Routes out to Kryvyi Rih and Mykolaiv, which Kherson region residents previously used for evacuation, "do not work now, the occupiers do not let people out. There are columns which are being let out, but people are forced to spend weeks in the fields and go through occupied Melitopol and Vasylivka to Zaporizhzhia," he added.

More than 1,400 people had left occupied territories in the previous 24 hours, of whom about 400 had come from Kherson region and reached Zaporizhzhia, Oleksandr Starukh, head of that region's military administration, said Tuesday.

5:28 a.m. ET, June 22, 2022

Ukraine may have endured its worst week since the fall of Mariupol

Analysis from CNN's Tim Lister

A Ukrainian serviceman looks on after a strike on a warehouse on the outskirts of Lysychansk, in the eastern Ukrainian region of Donbas, on June 17.
A Ukrainian serviceman looks on after a strike on a warehouse on the outskirts of Lysychansk, in the eastern Ukrainian region of Donbas, on June 17. (Aris Messinis/AFP/Getty Images)

Ukraine's defense of Lysychansk -- the last city in the Luhansk region it still holds -- just became a lot more tenuous.

For weeks, Russian forces have been trying to obliterate Ukrainian defensive positions to the south and east of the city, in an effort to encircle it and cut off Ukrainian troops tasked with holding it. 

In the last couple of days, the Russians have advanced into several villages south of Lysychansk, though not without sustaining losses from Ukrainian artillery fire. Indeed, the Ukrainian military claims that some Russian battalion tactical groups are being consolidated or withdrawn to restore their combat capabilities.

The Institute for the Study of War, in its latest daily analysis of the battlefield, says the Russian breakthrough from the south means they "may be able to threaten Lysychansk in the coming days while avoiding a difficult opposed crossing of the Siverskyi Donets River."

The settlements that Ukrainian officials confirmed as lost Wednesday are all on the western Siverskyi Donets Riverbank, within 10 kilometers of the southern outskirts of Lysychansk.

Ukrainian forces continue to fight on the fringes of the city of Severodonetsk, and in adjacent communities -- and they benefit from higher ground in Lysychansk.

But their already-compromised supply lines are becoming more tenuous, and the sheer magnitude of Russian firepower is grinding down defensible positions.

The reverses suffered in the past few days, after weeks of determined resistance, probably mark the most difficult week for the Ukrainian military since the surrender of the last defenders in Mariupol.

The attacks near Lysychansk are being carried out in tandem with renewed Russian efforts to cut the highway that runs west to Bakhmut, a critical line of communication for the Ukrainians.

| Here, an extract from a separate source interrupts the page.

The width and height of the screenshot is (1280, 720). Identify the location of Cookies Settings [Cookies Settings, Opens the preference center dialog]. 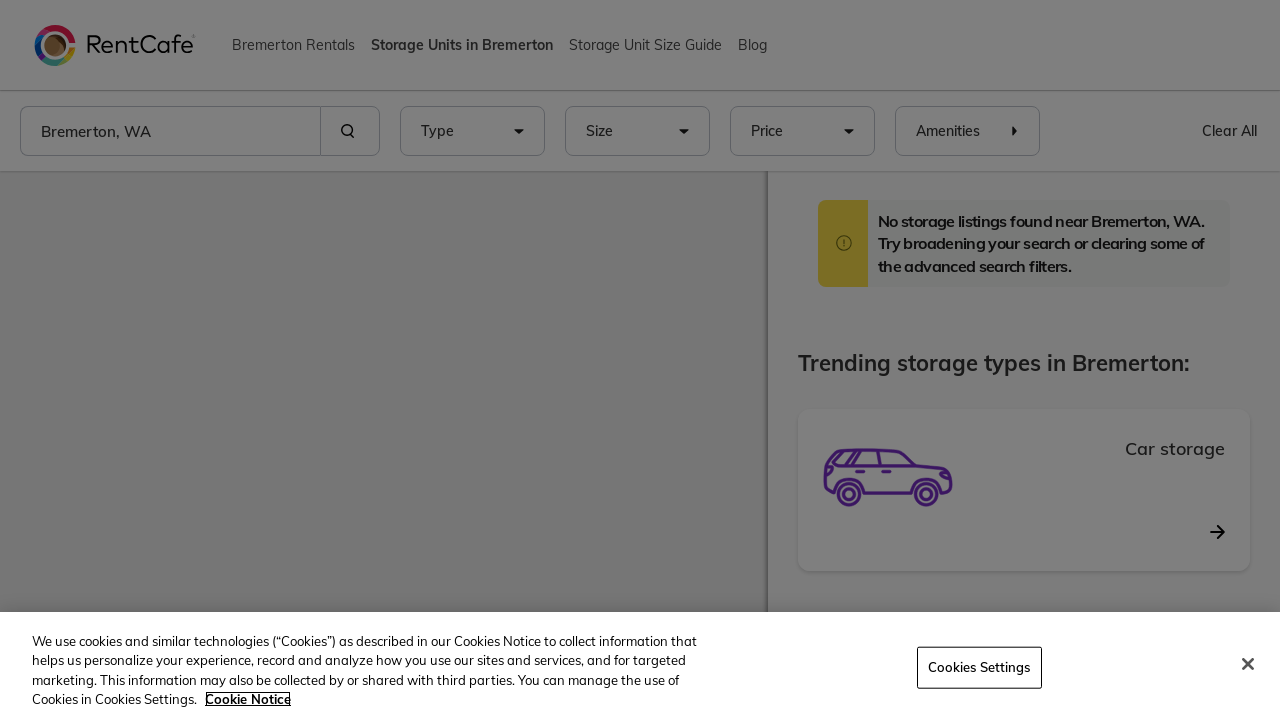
(979, 667).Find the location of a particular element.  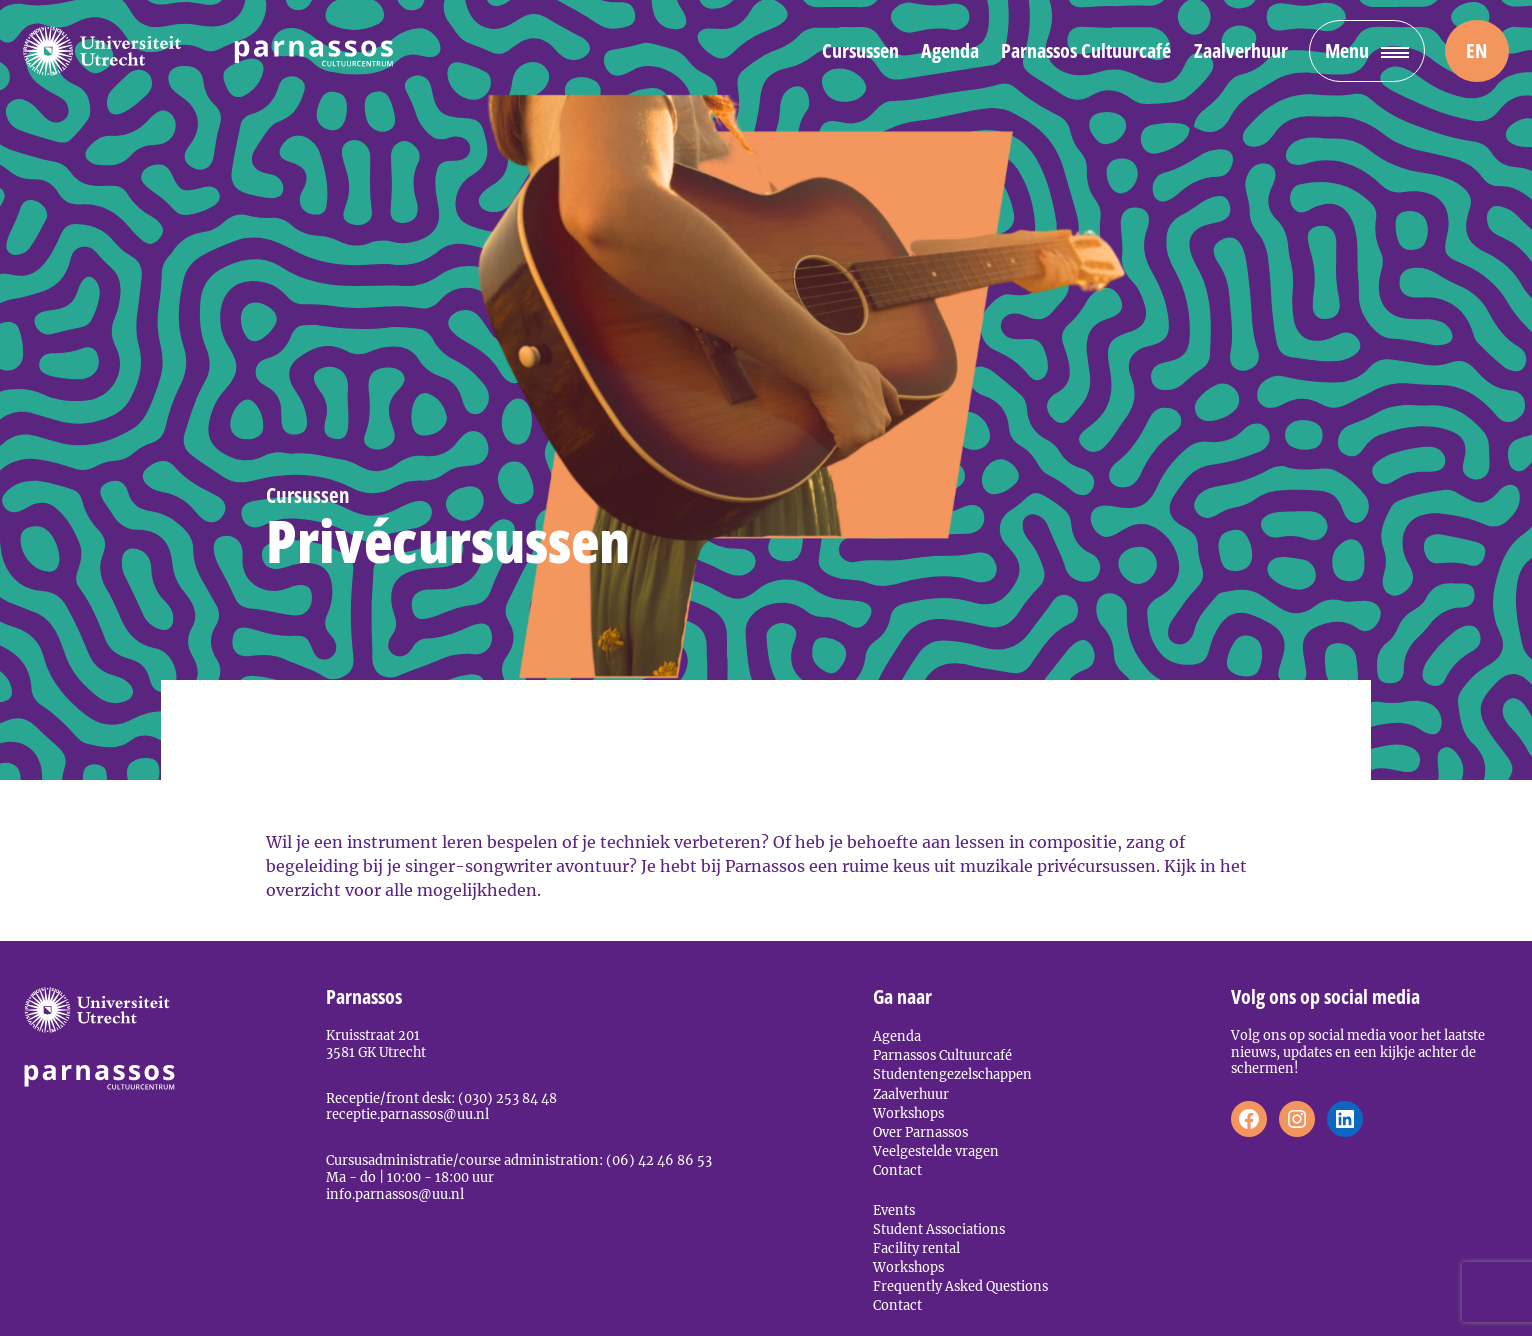

Facility rental is located at coordinates (916, 1248).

In some places, Russian forces are within a few kilometers of the highway.

The Ukrainian defense of Severodonetsk and Lysychansk has consumed the firepower of many Russian units and blunted their efforts to make progress in the neighboring Donetsk region, but the Russians can still call on reserves holding in nearby areas of southwest Russia -- while some of Ukraine's best units are seriously depleted by months of missile, rocket, artillery and air attacks.